# kbc buy to let sell or surrender



## julie48 (8 Feb 2014)

Hi first time here so hope I am doing this in the right forum.

 I have a buy to let property with the kbc and they have advised me this week that it is unsustainable and we have 3 options sell, surrender of pay full interest only of 791 p/m

 our home house is being paid in full as are all other debts c/c loans etc nothing has been negoitiated on those debts but we are only paying the rent towards the kbc mortgage which is 330 p/m.  Should I negoitiate c/c and pay full interest only??

 I have spoken to mabs and they have advised that if we sell/surrender the kbc will want all details of assets and liabilities confirmed with and affidavit.
 However they have advised us that we are in an unusual position as our home house mortgage is 80k and property worth 250k so we have a lot of equity.

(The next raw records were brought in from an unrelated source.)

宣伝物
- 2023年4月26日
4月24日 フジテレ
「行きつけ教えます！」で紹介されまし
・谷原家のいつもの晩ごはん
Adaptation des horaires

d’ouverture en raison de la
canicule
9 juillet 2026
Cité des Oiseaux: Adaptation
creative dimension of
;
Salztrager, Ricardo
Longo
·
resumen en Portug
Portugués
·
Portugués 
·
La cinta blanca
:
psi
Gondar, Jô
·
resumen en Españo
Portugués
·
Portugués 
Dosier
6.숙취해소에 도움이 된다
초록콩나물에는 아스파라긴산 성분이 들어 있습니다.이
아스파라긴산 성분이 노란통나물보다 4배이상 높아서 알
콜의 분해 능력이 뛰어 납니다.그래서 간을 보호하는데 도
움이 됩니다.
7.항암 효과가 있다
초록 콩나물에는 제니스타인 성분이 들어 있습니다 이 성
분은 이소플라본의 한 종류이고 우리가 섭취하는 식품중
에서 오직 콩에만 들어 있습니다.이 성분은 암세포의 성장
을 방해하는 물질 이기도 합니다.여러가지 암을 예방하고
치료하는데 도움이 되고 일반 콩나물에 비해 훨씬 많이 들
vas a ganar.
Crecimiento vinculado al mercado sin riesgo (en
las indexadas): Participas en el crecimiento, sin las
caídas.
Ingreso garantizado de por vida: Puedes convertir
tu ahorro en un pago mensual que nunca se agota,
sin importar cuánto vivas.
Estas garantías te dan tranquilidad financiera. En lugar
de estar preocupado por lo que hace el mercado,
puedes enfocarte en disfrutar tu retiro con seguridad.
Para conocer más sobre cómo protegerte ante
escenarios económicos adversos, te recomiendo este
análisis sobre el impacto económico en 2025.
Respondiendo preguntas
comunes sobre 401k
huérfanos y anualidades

 Mabs advised that if we sell/surrender it will then be an unsecured debt but kbc may go through the courts to get their money as we have a lot of equity.  kbc have just said that they will come up with a repayment plan for residual balance but am panicking that they will come after our home house.  rental property worth about 50k if am lucky and owe 170k also is vat liable

 Any help/advice greatly appreciated


----------



## Brendan Burgess (8 Feb 2014)

Hi Julie

You should provide information in this format to get a comprehensive answer.

Standard Format for mortgage arrears Case Studies

If you have a shortfall after sale or repossession, they will get a judgement and secure it on your family home.  So you have to take this very seriously indeed.


----------



## julie48 (9 Feb 2014)

hi Brendan thanks for that I will fill it out and post it


----------



## julie48 (9 Feb 2014)

thanks brendan


----------



## Bronte (10 Feb 2014)

julie48 said:


> kbc have just said that they will come up with a repayment plan for residual balance


 
Have they put that in writing?  

What VAT are you referring to, if you sell the investment property there is no VAT.


----------



## Joe_90 (10 Feb 2014)

Bronte said:


> What VAT are you referring to, if you sell the investment property there is no VAT.



Bronte,  did you ever hear of the waiver of exemption on short term lettings of residential properties?  I presume that is what the OP did and recovered the VAT on the purchase therefore needs to deal with the VAT on sale.

This is done by either taxing the sale or by way of a Capital Goods scheme adjustment if the sale is exempt.


----------



## julie48 (10 Feb 2014)

Hi Bronte

We claimed vat when we renovated the property so when the property is sold vats is to be paid back.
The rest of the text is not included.